Rule 6: Design for Cancellation
Users navigate away, components unmount. Cancellation prevents wasted work and race conditions.
// ✅ Cancellable fetch in Web Component
class SearchComponent extends HTMLElement {
#query = '';
#results = [];
#abortController = null;
async #search() {
if (this.#abortController) this.#abortController.abort();
this.#abortController = new AbortController();
const signal = this.#abortController.signal;
try {
const response = await fetch(`/api/search?q=${this.#query}`, { signal });
if (!response.ok) throw new Error(`HTTP ${response.status}`);
this.#results = await response.json();
this.render();
} catch (error) {
if (error.name === 'AbortError') {
console.log('Search cancelled');
return;
}
console.error('Search failed:', error);
}
}
disconnectedCallback() {
if (this.#abortController) this.#abortController.abort();
}
render() {
// Render results
}
}
// Generic cancellable async function
function makeCancellable(asyncFn) {
let isCancelled = false;
const controller = new AbortController();
const promise = (async () => {
try {
const result = await asyncFn(controller.signal);
if (isCancelled) throw new Error('Cancelled');
return result;
} catch (error) {
if (isCancelled || error.name === 'AbortError') throw new Error('Cancelled');
throw error;
}
})();
return {
promise,
cancel: () => {
isCancelled = true;
controller.abort();
}
};
}
Rule 7: Graceful Error Boundaries
Unhandled errors crash entire component trees.
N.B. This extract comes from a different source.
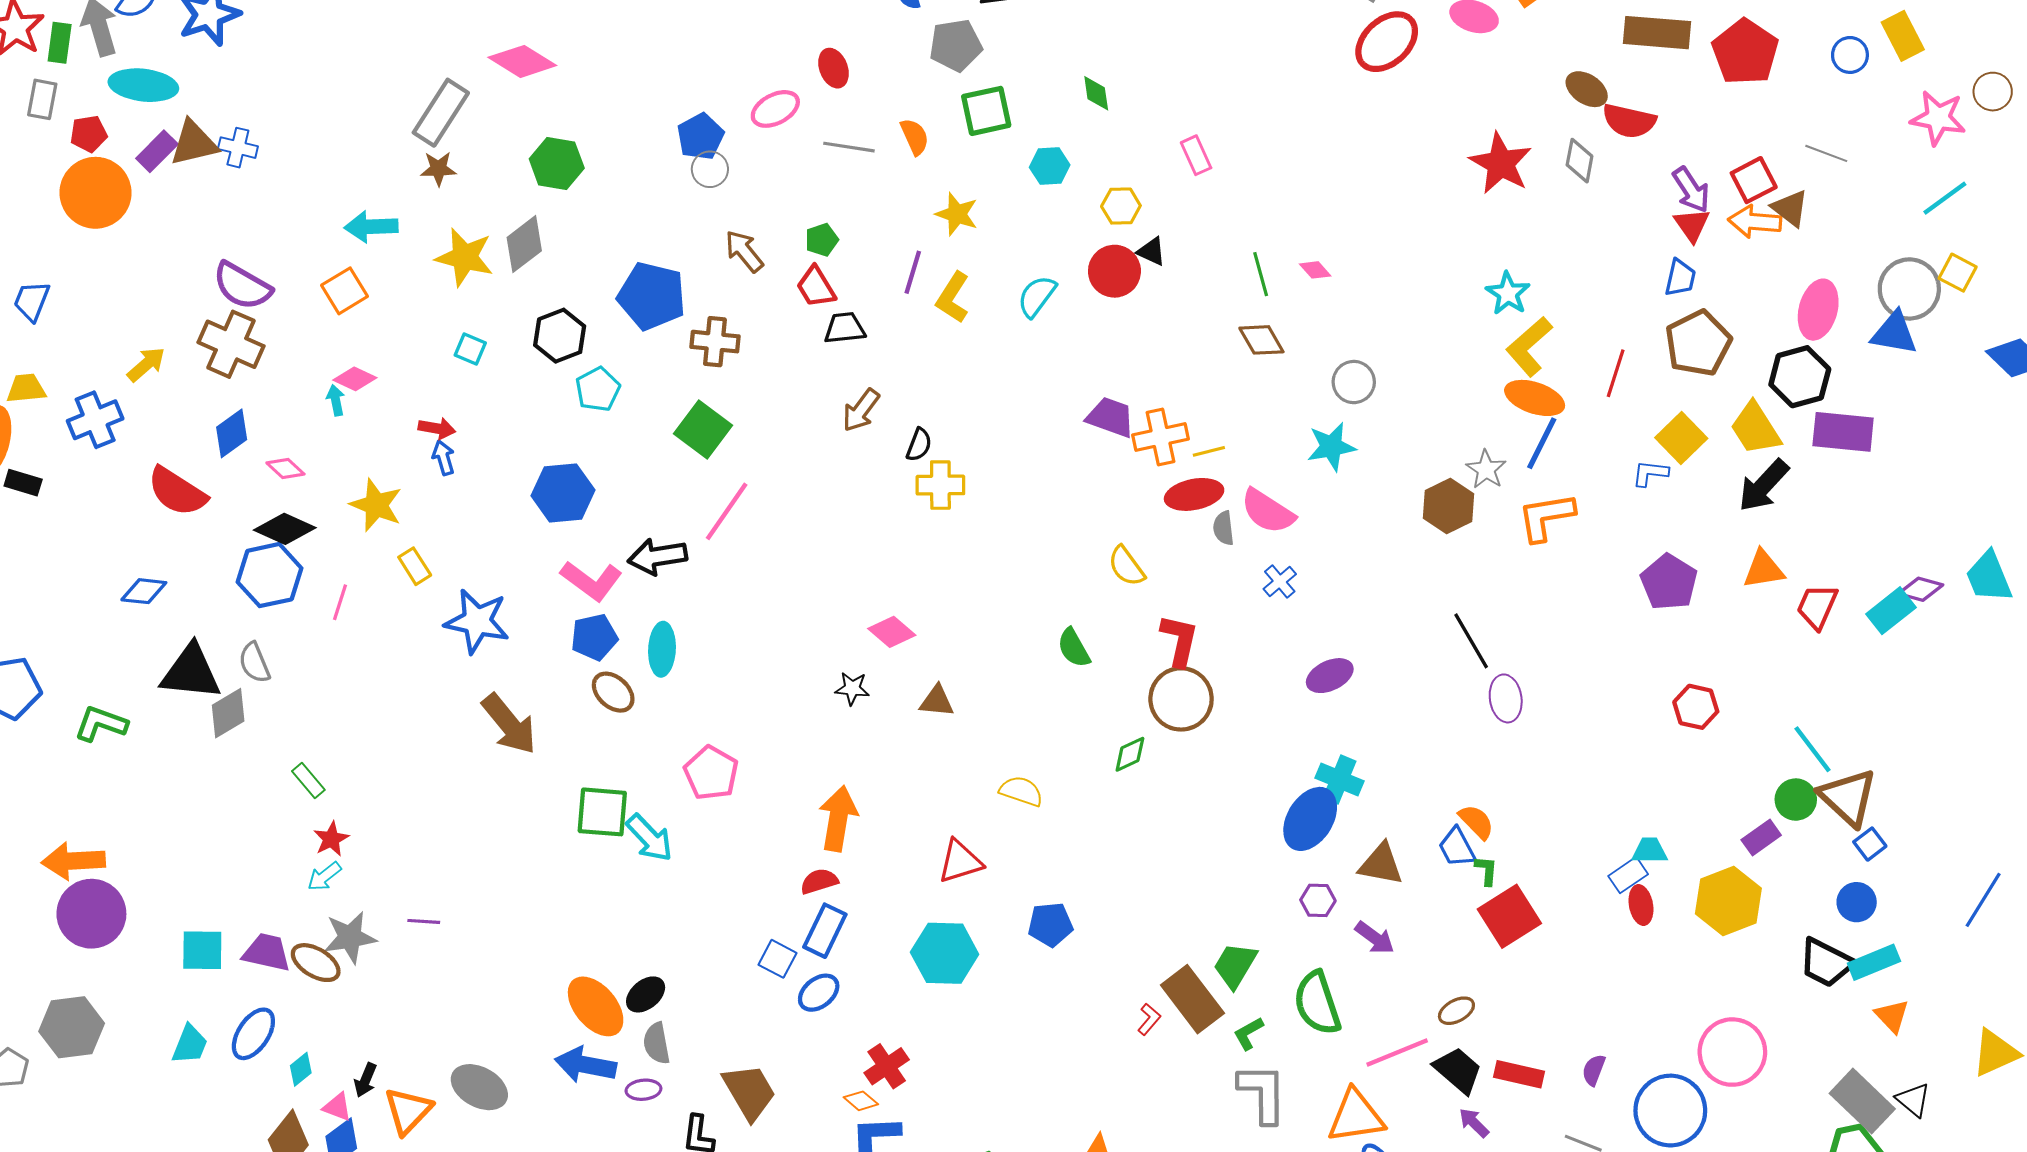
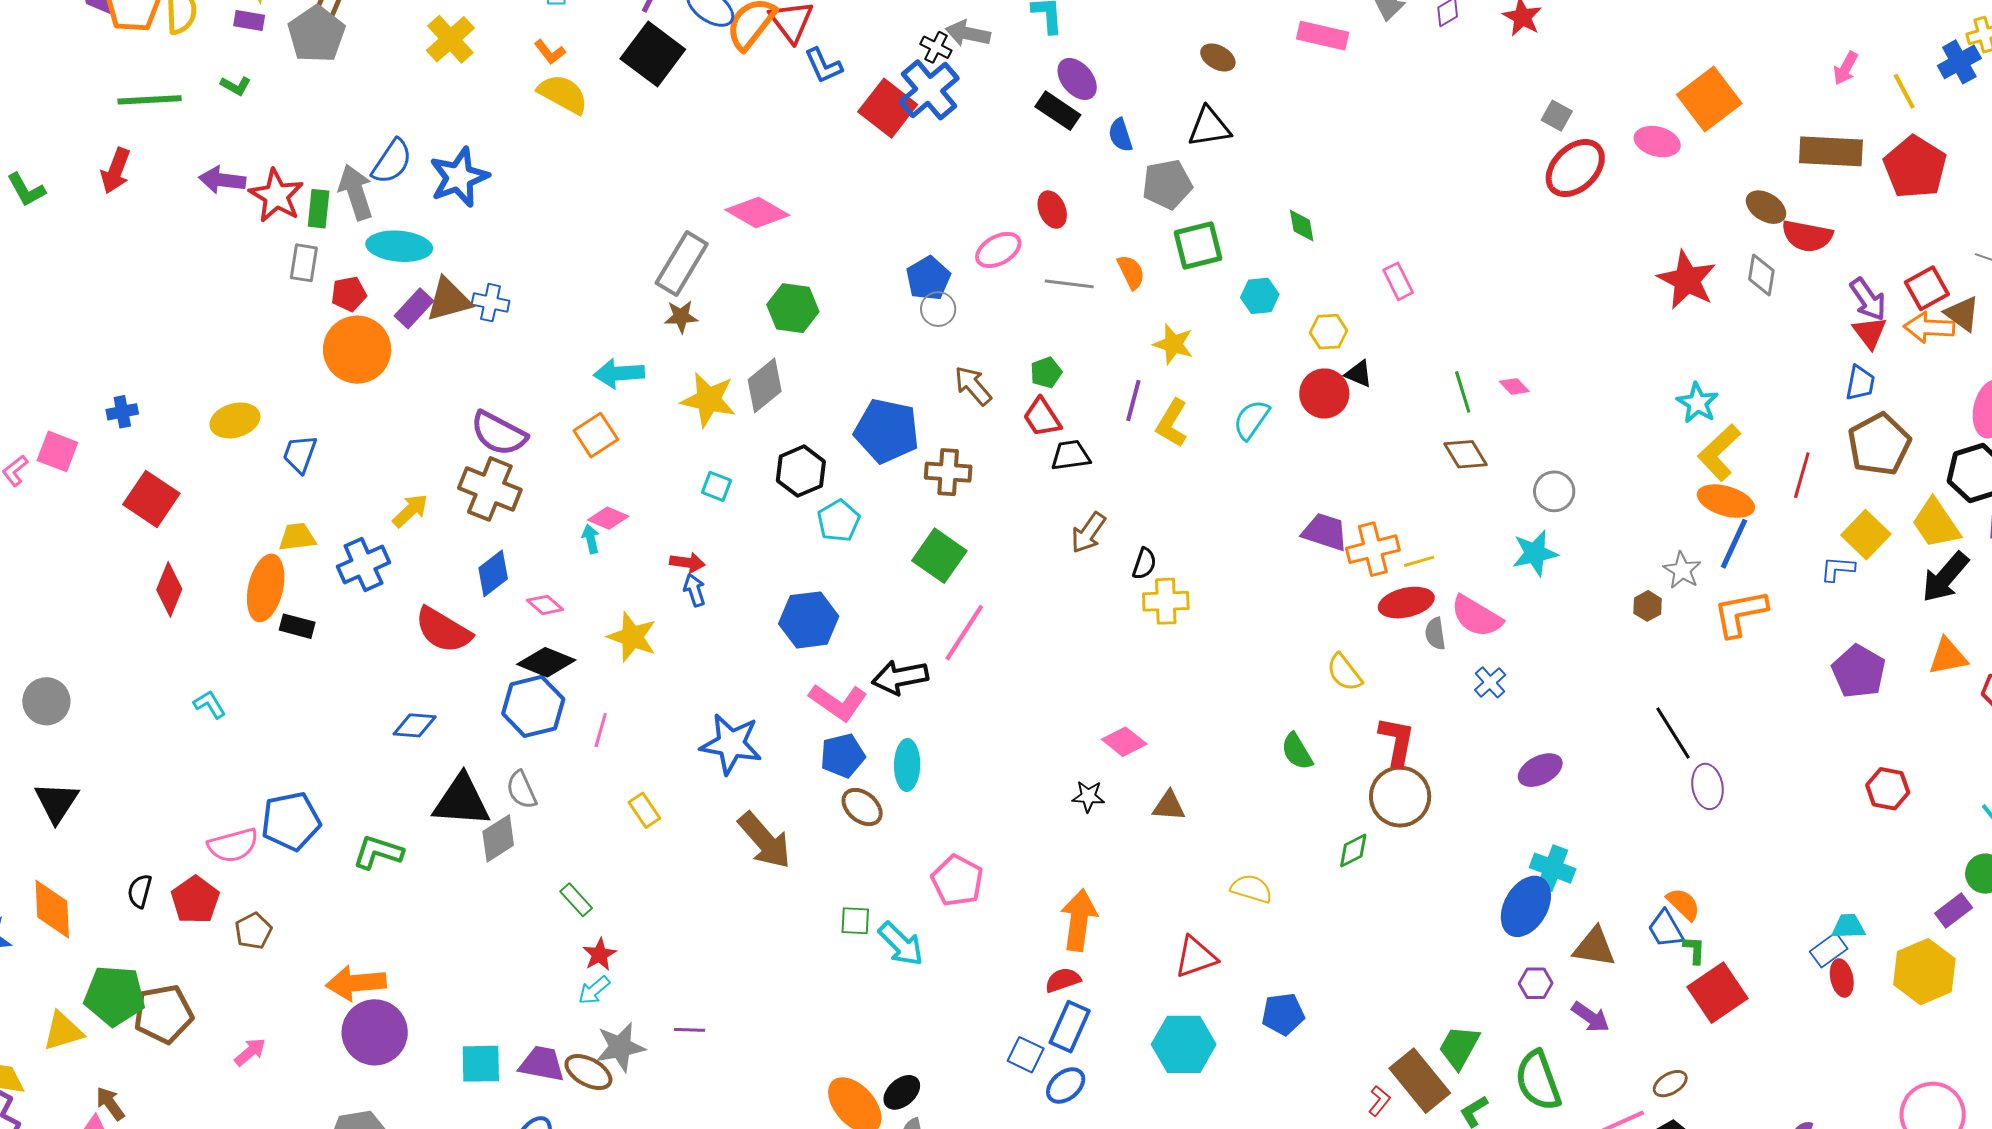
brown hexagon: (1449, 506) -> (1648, 606), size x0.6
yellow rectangle: (415, 566) -> (644, 810), moved
green square: (602, 812) -> (855, 921), size x0.6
Error boundaries contain failures and preserve working UI.
// ✅ Web Component error boundary
class ErrorBoundary extends HTMLElement {
#hasError = false;
#error = null;
connectedCallback() {
window.addEventListener('error', this.#handleError.bind(this));
window.addEventListener('unhandledrejection', this.#handleRejection.bind(this));
}
disconnectedCallback() {
window.removeEventListener('error', this.#handleError.bind(this));
window.removeEventListener('unhandledrejection', this.#handleRejection.bind(this));
}
#handleError(event) {
this.#hasError = true;
this.#error = event.error;
this.#render();
if (window.errorTracker) {
window.errorTracker.captureException(event.error);
}
event.preventDefault();
}
#handleRejection(event) {
this.#hasError = true;
this.#error = event.reason;
this.#render();
event.preventDefault();
}
#resetError() {
this.#hasError = false;
this.#error = null;
this.#render();
}
#render() {
if (this.#hasError) {
this.innerHTML = `
<div role="alert">
<h2>Something went wrong</h2>
<details>
<summary>Error Details</summary>
<pre>${this.#error?.toString() ?? 'Unknown error'}</pre>
</details>
<button>Try again</button>
</div>
`;
const button = this.querySelector('button');
if (button) button.addEventListener('click', () => this.#resetError());
}
}
}
customElements.define('error-boundary', ErrorBoundary);
Error Handling & Resilience
Rule 8: Zero Uncaught Exceptions
Uncaught exceptions crash applications and corrupt state. Global handlers ensure all errors are logged.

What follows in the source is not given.